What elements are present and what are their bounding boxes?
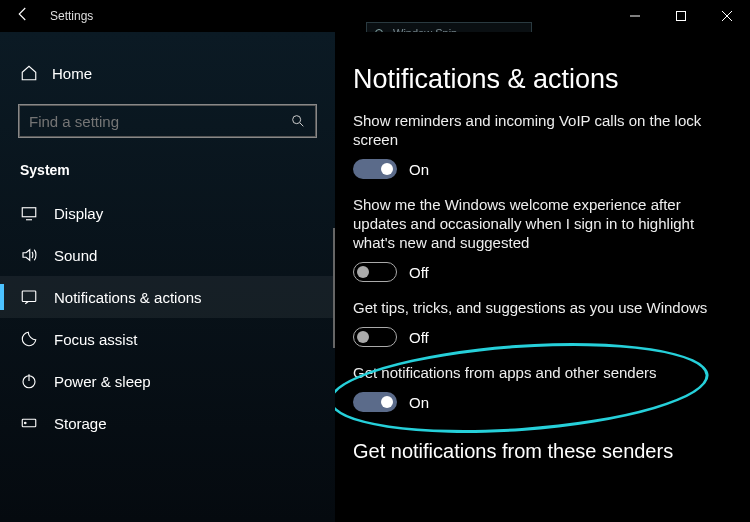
- body: Home System Display Sound: [0, 32, 750, 522]
- toggle-app-notifications[interactable]: [353, 392, 397, 412]
- setting-tips-suggestions: Get tips, tricks, and suggestions as you…: [353, 298, 732, 347]
- toggle-lock-screen-reminders[interactable]: [353, 159, 397, 179]
- home-link[interactable]: Home: [0, 56, 335, 90]
- toggle-state-label: Off: [409, 329, 429, 346]
- toggle-row: On: [353, 392, 732, 412]
- sound-icon: [20, 246, 38, 264]
- svg-rect-6: [22, 208, 36, 217]
- senders-subheading: Get notifications from these senders: [353, 440, 732, 463]
- power-icon: [20, 372, 38, 390]
- svg-point-12: [25, 422, 27, 424]
- toggle-state-label: On: [409, 161, 429, 178]
- setting-desc: Show me the Windows welcome experience a…: [353, 195, 732, 252]
- maximize-button[interactable]: [658, 0, 704, 32]
- sidebar-item-label: Power & sleep: [54, 373, 151, 390]
- storage-icon: [20, 414, 38, 432]
- setting-app-notifications: Get notifications from apps and other se…: [353, 363, 732, 412]
- close-button[interactable]: [704, 0, 750, 32]
- toggle-state-label: On: [409, 394, 429, 411]
- svg-line-5: [300, 123, 303, 126]
- sidebar-item-display[interactable]: Display: [0, 192, 335, 234]
- toggle-welcome-experience[interactable]: [353, 262, 397, 282]
- sidebar-item-sound[interactable]: Sound: [0, 234, 335, 276]
- section-label: System: [0, 156, 335, 192]
- search-icon: [290, 113, 306, 129]
- search-box[interactable]: [18, 104, 317, 138]
- titlebar-left: Settings: [0, 5, 93, 27]
- toggle-row: Off: [353, 327, 732, 347]
- toggle-state-label: Off: [409, 264, 429, 281]
- toggle-row: On: [353, 159, 732, 179]
- minimize-button[interactable]: [612, 0, 658, 32]
- setting-desc: Show reminders and incoming VoIP calls o…: [353, 111, 732, 149]
- setting-desc: Get notifications from apps and other se…: [353, 363, 732, 382]
- sidebar-item-notifications[interactable]: Notifications & actions: [0, 276, 335, 318]
- svg-rect-1: [677, 12, 686, 21]
- sidebar: Home System Display Sound: [0, 32, 335, 522]
- home-icon: [20, 64, 38, 82]
- setting-lock-screen-reminders: Show reminders and incoming VoIP calls o…: [353, 111, 732, 179]
- svg-rect-8: [22, 291, 36, 302]
- window-controls: [612, 0, 750, 32]
- back-button[interactable]: [14, 5, 32, 27]
- display-icon: [20, 204, 38, 222]
- sidebar-item-label: Storage: [54, 415, 107, 432]
- focus-assist-icon: [20, 330, 38, 348]
- svg-point-4: [293, 116, 301, 124]
- sidebar-item-power-sleep[interactable]: Power & sleep: [0, 360, 335, 402]
- page-title: Notifications & actions: [353, 32, 732, 107]
- home-label: Home: [52, 65, 92, 82]
- annotation-ellipse: [335, 332, 712, 444]
- toggle-row: Off: [353, 262, 732, 282]
- sidebar-item-label: Focus assist: [54, 331, 137, 348]
- sidebar-item-label: Notifications & actions: [54, 289, 202, 306]
- settings-window: Settings Window Snip Home: [0, 0, 750, 522]
- notifications-icon: [20, 288, 38, 306]
- setting-desc: Get tips, tricks, and suggestions as you…: [353, 298, 732, 317]
- sidebar-item-label: Sound: [54, 247, 97, 264]
- content-pane: Notifications & actions Show reminders a…: [335, 32, 750, 522]
- sidebar-item-label: Display: [54, 205, 103, 222]
- toggle-tips-suggestions[interactable]: [353, 327, 397, 347]
- setting-welcome-experience: Show me the Windows welcome experience a…: [353, 195, 732, 282]
- search-input[interactable]: [29, 113, 290, 130]
- sidebar-item-storage[interactable]: Storage: [0, 402, 335, 444]
- sidebar-item-focus-assist[interactable]: Focus assist: [0, 318, 335, 360]
- window-title: Settings: [50, 9, 93, 23]
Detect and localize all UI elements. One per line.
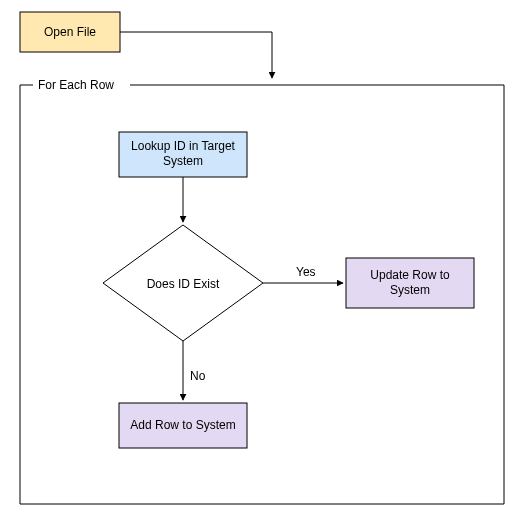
no-label: No [190, 369, 206, 383]
add-label: Add Row to System [130, 418, 235, 432]
yes-label: Yes [296, 265, 316, 279]
update-label-2: System [390, 283, 430, 297]
lookup-label-1: Lookup ID in Target [131, 139, 236, 153]
decision-label: Does ID Exist [147, 277, 220, 291]
lookup-label-2: System [163, 154, 203, 168]
loop-label: For Each Row [38, 78, 114, 92]
update-label-1: Update Row to [370, 268, 450, 282]
open-file-label: Open File [44, 25, 96, 39]
edge-openfile-to-loop [120, 32, 272, 78]
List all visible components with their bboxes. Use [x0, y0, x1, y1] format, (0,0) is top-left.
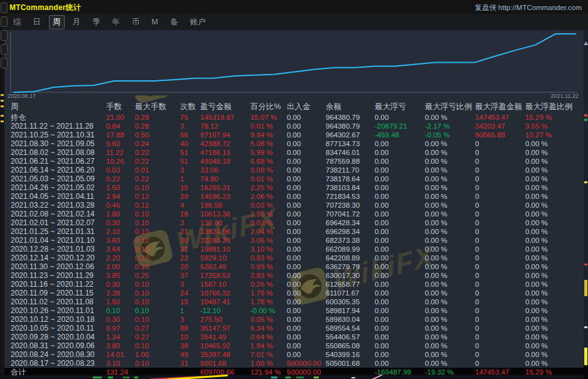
table-row[interactable]: 2020.11.09 ~ 2020.11.152.380.102410766.3… [4, 289, 584, 297]
table-cell: 0.10 [135, 227, 180, 236]
table-cell: 0.01 [135, 166, 180, 174]
column-header: 手数 [106, 102, 135, 112]
table-cell: 持仓 [4, 113, 106, 122]
table-row[interactable]: 2021.02.08 ~ 2021.02.141.800.101810613.3… [4, 210, 584, 218]
table-row[interactable]: 2020.10.26 ~ 2020.11.010.100.101-12.10-0… [4, 306, 584, 315]
table-cell: 0.00 [287, 315, 326, 324]
column-header: 盈亏金额 [200, 102, 250, 112]
table-cell: 0.00 % [425, 210, 475, 218]
scroll-marker [584, 365, 588, 379]
menu-item-5[interactable]: 年 [109, 15, 124, 29]
table-cell: 0.00 % [425, 227, 475, 236]
background-window-bottom-edge [4, 375, 584, 379]
menu-item-6[interactable]: 币 [128, 15, 144, 29]
table-row[interactable]: 2021.06.14 ~ 2021.06.200.030.01333.060.0… [4, 166, 584, 174]
table-row[interactable]: 2020.08.31 ~ 2020.09.063.800.103810465.9… [4, 341, 584, 350]
table-row[interactable]: 2020.11.02 ~ 2020.11.081.500.101510487.4… [4, 297, 584, 306]
table-cell: 0.30 [106, 280, 135, 289]
table-row[interactable]: 2021.04.26 ~ 2021.05.021.500.101516269.3… [4, 183, 584, 192]
table-row[interactable]: 持仓21.000.2875145319.8715.07 %0.00964380.… [4, 113, 584, 122]
table-cell: 1.78 % [250, 297, 287, 306]
menu-item-4[interactable]: 季 [88, 15, 104, 29]
table-row[interactable]: 2021.06.21 ~ 2021.06.2710.260.225149348.… [4, 157, 584, 166]
table-cell: 0 [475, 289, 525, 297]
table-cell: 2021.06.14 ~ 2021.06.20 [4, 166, 106, 174]
table-cell: 0 [475, 166, 525, 174]
table-row[interactable]: 2021.02.01 ~ 2021.02.070.300.103130.000.… [4, 218, 584, 227]
table-row[interactable]: 2020.10.12 ~ 2020.10.180.300.103275.500.… [4, 315, 584, 324]
right-scroll-strip[interactable] [584, 30, 588, 379]
table-cell: 0 [475, 227, 525, 236]
table-row[interactable]: 2021.08.30 ~ 2021.09.059.600.244042388.7… [4, 139, 584, 148]
table-row[interactable]: 2020.09.28 ~ 2020.10.041.340.27103541.49… [4, 333, 584, 341]
table-cell: 0.00 [287, 139, 326, 148]
table-cell: 0.00 % [525, 359, 584, 368]
table-cell: 5.99 % [250, 148, 287, 157]
table-cell: 15 [180, 297, 200, 306]
table-cell: 3.55 % [525, 122, 584, 131]
menu-item-3[interactable]: 月 [69, 15, 85, 29]
menu-item-2[interactable]: 周 [49, 15, 65, 29]
table-row[interactable]: 2021.08.02 ~ 2021.08.0811.220.225147186.… [4, 148, 584, 157]
table-row[interactable]: 2021.04.05 ~ 2021.04.112.940.122914596.2… [4, 192, 584, 201]
table-row[interactable]: 2020.11.23 ~ 2020.11.293.850.253717358.5… [4, 271, 584, 280]
table-row[interactable]: 2021.11.22 ~ 2021.11.280.840.28378.120.0… [4, 122, 584, 131]
table-cell: 0 [475, 139, 525, 148]
table-cell: 2021.06.21 ~ 2021.06.27 [4, 157, 106, 166]
menu-item-7[interactable]: M [148, 16, 162, 28]
table-cell: 31 [180, 359, 200, 368]
table-cell: 17358.53 [200, 271, 250, 280]
table-cell: 877134.73 [326, 139, 375, 148]
table-cell: 3.80 [106, 341, 135, 350]
table-row[interactable]: 2020.10.05 ~ 2020.10.118.970.278835147.9… [4, 324, 584, 333]
scroll-marker [584, 280, 587, 296]
equity-line [14, 34, 575, 92]
background-fragment [370, 374, 383, 379]
table-cell: 0.12 [135, 201, 180, 210]
table-row[interactable]: 2021.05.03 ~ 2021.05.090.220.22174.800.0… [4, 174, 584, 183]
table-cell: 0.00 [375, 280, 425, 289]
table-cell: 10.27 % [525, 131, 584, 139]
table-row[interactable]: 2021.01.25 ~ 2021.01.312.100.102113924.9… [4, 227, 584, 236]
table-cell: 0.00 % [425, 333, 475, 341]
table-cell: 0.00 % [525, 166, 584, 174]
table-row[interactable]: 2020.12.28 ~ 2021.01.033.640.123119881.1… [4, 245, 584, 254]
table-cell: 0.00 % [425, 341, 475, 350]
table-cell: 0.00 [287, 166, 326, 174]
brand-link[interactable]: 复盘侠 http://MTCommander.com [474, 3, 582, 13]
table-cell: 696428.34 [326, 218, 375, 227]
menu-item-9[interactable]: 账户 [186, 15, 209, 29]
table-cell: 8.97 [106, 324, 135, 333]
menu-item-1[interactable]: 日 [29, 15, 45, 29]
table-row[interactable]: 2021.10.25 ~ 2021.10.3117.880.506687167.… [4, 131, 584, 139]
menu-item-0[interactable]: 综 [9, 15, 25, 29]
table-cell: 2.04 % [250, 227, 287, 236]
screen: MTCommander统计 复盘侠 http://MTCommander.com… [0, 0, 588, 379]
table-cell: 0 [475, 157, 525, 166]
table-cell: 0.00 [287, 148, 326, 157]
table-row[interactable]: 2020.12.14 ~ 2020.12.202.200.10225929.10… [4, 254, 584, 262]
table-row[interactable]: 2021.01.04 ~ 2021.01.103.600.123020283.3… [4, 236, 584, 245]
table-cell: 0.00 [375, 245, 425, 254]
scroll-up-arrow-icon[interactable] [584, 41, 588, 45]
table-row[interactable]: 2020.11.30 ~ 2020.12.062.000.10206262.49… [4, 262, 584, 271]
table-cell: 0.00 % [425, 350, 475, 359]
table-cell: 0.10 [135, 218, 180, 227]
scroll-marker [584, 326, 587, 328]
table-cell: 87167.94 [200, 131, 250, 139]
table-cell: 0.10 [135, 262, 180, 271]
table-cell: 0.02 % [250, 218, 287, 227]
table-cell: 0.00 % [525, 139, 584, 148]
table-cell: 196.58 [200, 201, 250, 210]
table-row[interactable]: 2020.08.17 ~ 2020.08.233.100.10315001.68… [4, 359, 584, 368]
table-cell: 0.01 % [250, 122, 287, 131]
table-cell: 0.22 [135, 148, 180, 157]
table-row[interactable]: 2020.11.16 ~ 2020.11.220.300.1031587.100… [4, 280, 584, 289]
background-fragment [123, 376, 129, 378]
table-cell: 30 [180, 236, 200, 245]
table-row[interactable]: 2021.03.22 ~ 2021.03.280.460.124196.580.… [4, 201, 584, 210]
table-row[interactable]: 2020.08.24 ~ 2020.08.3014.011.004935397.… [4, 350, 584, 359]
table-cell: 662089.99 [326, 245, 375, 254]
table-cell: 0.10 [135, 306, 180, 315]
menu-item-8[interactable]: 备 [166, 15, 182, 29]
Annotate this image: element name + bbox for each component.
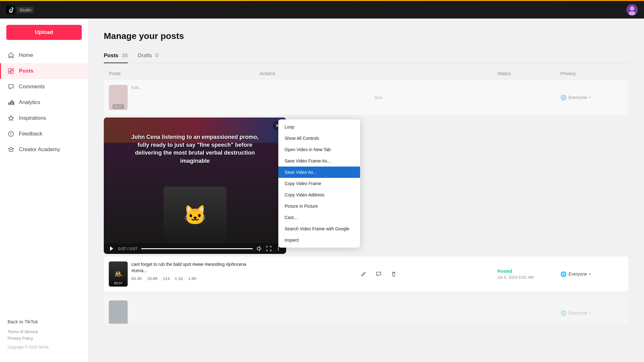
post-actions-col <box>260 269 497 279</box>
privacy-selector-3[interactable]: 🌐 Everyone ▾ <box>560 310 623 316</box>
terms-link[interactable]: Terms of Service <box>8 329 80 334</box>
post-thumbnail-area: 00:07 Edit... <box>109 85 260 110</box>
ctx-loop[interactable]: Loop <box>278 121 360 133</box>
sidebar-item-creator-academy[interactable]: Creator Academy <box>0 142 88 157</box>
ctx-cast[interactable]: Cast... <box>278 212 360 223</box>
thumb-image: 00:07 <box>109 85 128 110</box>
table-row: 00:07 Edit... Blah 🌐 Everyone ▾ <box>104 80 628 115</box>
ctx-search-google[interactable]: Search Video Frame with Google <box>278 223 360 234</box>
video-animal-visual: 🐱 <box>164 187 226 243</box>
post-stats: 83.4K 16.8K 114 1.1K 1.6K <box>131 276 260 281</box>
sidebar-bottom: Back to TikTok Terms of Service Privacy … <box>0 313 88 356</box>
thumb-image: 🤼 00:07 <box>109 261 128 287</box>
svg-rect-10 <box>12 100 13 105</box>
ctx-copy-frame[interactable]: Copy Video Frame <box>278 178 360 189</box>
post-actions-col: Blah <box>260 95 497 100</box>
feedback-icon <box>8 130 14 137</box>
post-thumbnail-area-2 <box>109 300 260 324</box>
video-modal-wrapper: × John Cena listening to an empassioned … <box>104 118 628 254</box>
col-header-actions: Actions <box>260 71 497 76</box>
inspirations-icon <box>8 115 14 122</box>
home-icon <box>8 52 14 59</box>
tab-drafts[interactable]: Drafts 0 <box>138 49 158 63</box>
sidebar-label-inspirations: Inspirations <box>19 115 46 121</box>
svg-rect-8 <box>8 102 9 105</box>
ctx-picture-in-picture[interactable]: Picture in Picture <box>278 200 360 212</box>
ctx-open-new-tab[interactable]: Open Video in New Tab <box>278 144 360 155</box>
chevron-down-icon: ▾ <box>589 95 591 100</box>
sidebar-label-home: Home <box>19 52 33 58</box>
time-current: 0:07 <box>118 246 126 251</box>
fullscreen-button[interactable] <box>266 246 272 251</box>
comments-icon <box>8 83 14 90</box>
stat-bookmarks: 1.6K <box>188 276 197 281</box>
tab-posts-count: 38 <box>122 52 128 58</box>
video-frame: John Cena listening to an empassioned pr… <box>104 118 286 243</box>
globe-icon: 🌐 <box>560 95 567 101</box>
svg-rect-6 <box>11 71 14 74</box>
sidebar-item-feedback[interactable]: Feedback <box>0 126 88 142</box>
stat-comments: 114 <box>163 276 170 281</box>
academy-icon <box>8 146 14 153</box>
stat-likes: 16.8K <box>147 276 158 281</box>
edit-icon[interactable] <box>358 269 369 279</box>
delete-icon[interactable] <box>389 269 399 279</box>
table-header: Posts Actions Status Privacy <box>104 71 628 80</box>
privacy-selector[interactable]: 🌐 Everyone ▾ <box>560 95 623 101</box>
upload-button[interactable]: Upload <box>6 25 82 40</box>
sidebar-item-posts[interactable]: Posts <box>0 63 88 79</box>
back-to-tiktok-link[interactable]: Back to TikTok <box>8 319 80 324</box>
comment-icon[interactable] <box>374 269 384 279</box>
video-overlay-text-content: John Cena listening to an empassioned pr… <box>131 134 258 164</box>
table-row: 🌐 Everyone ▾ <box>104 295 628 324</box>
studio-badge: Studio <box>17 7 34 13</box>
sidebar-item-analytics[interactable]: Analytics <box>0 95 88 110</box>
svg-point-16 <box>278 248 279 249</box>
post-caption: Edit... <box>131 85 260 90</box>
svg-point-17 <box>278 250 279 251</box>
stat-views: 83.4K <box>131 276 142 281</box>
sidebar-item-home[interactable]: Home <box>0 47 88 63</box>
progress-fill <box>141 248 253 249</box>
stat-shares: 1.1K <box>175 276 183 281</box>
privacy-selector[interactable]: 🌐 Everyone ▾ <box>560 271 623 277</box>
globe-icon-3: 🌐 <box>560 310 567 316</box>
time-total: 0:07 <box>130 246 137 251</box>
ctx-show-controls[interactable]: Show All Controls <box>278 133 360 144</box>
ctx-save-frame[interactable]: Save Video Frame As... <box>278 155 360 167</box>
analytics-icon <box>8 99 14 106</box>
col-header-posts: Posts <box>109 71 260 76</box>
svg-rect-5 <box>11 69 14 70</box>
video-player: × John Cena listening to an empassioned … <box>104 118 286 254</box>
sidebar-item-inspirations[interactable]: Inspirations <box>0 110 88 126</box>
thumb-duration: 00:07 <box>113 281 124 285</box>
svg-rect-4 <box>8 69 11 71</box>
footer-links: Terms of Service Privacy Policy Copyrigh… <box>8 329 80 349</box>
mute-button[interactable] <box>257 246 262 251</box>
svg-rect-11 <box>13 101 14 105</box>
privacy-label: Everyone <box>569 95 587 100</box>
post-thumbnail-area: 🤼 00:07 cant forget to rub the bald spot… <box>109 261 260 287</box>
sidebar-item-comments[interactable]: Comments <box>0 79 88 95</box>
svg-marker-14 <box>110 246 113 251</box>
tab-drafts-label: Drafts <box>138 52 152 58</box>
svg-rect-7 <box>8 72 11 74</box>
tiktok-logo-icon <box>6 5 15 14</box>
video-caption-overlay: John Cena listening to an empassioned pr… <box>131 133 259 165</box>
time-display: 0:07 / 0:07 <box>118 246 137 251</box>
play-button[interactable] <box>109 246 114 251</box>
progress-bar[interactable] <box>141 248 253 249</box>
topbar-avatar[interactable] <box>626 4 638 15</box>
ctx-inspect[interactable]: Inspect <box>278 234 360 246</box>
ctx-copy-address[interactable]: Copy Video Address <box>278 189 360 200</box>
sidebar-label-analytics: Analytics <box>19 99 40 106</box>
ctx-save-video-as[interactable]: Save Video As... <box>278 167 360 178</box>
post-meta: Edit... <box>131 85 260 93</box>
table-row: 🤼 00:07 cant forget to rub the bald spot… <box>104 256 628 292</box>
active-bar <box>0 63 1 79</box>
post-caption: cant forget to rub the bald spot #wwe #w… <box>131 261 260 274</box>
tab-posts[interactable]: Posts 38 <box>104 49 128 63</box>
thumb-image-2 <box>109 300 128 324</box>
topbar: Studio <box>0 1 644 19</box>
privacy-link[interactable]: Privacy Policy <box>8 336 80 341</box>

::::::

» **Exercise directions**
Within the data above, find the lines that contain the word "lock" and copy each of them.

» **Result below**
- toggle-lock-screen-reminders[interactable]: [353, 159, 397, 179]
- setting-lock-screen-reminders: Show reminders and incoming VoIP calls o…: [353, 111, 732, 179]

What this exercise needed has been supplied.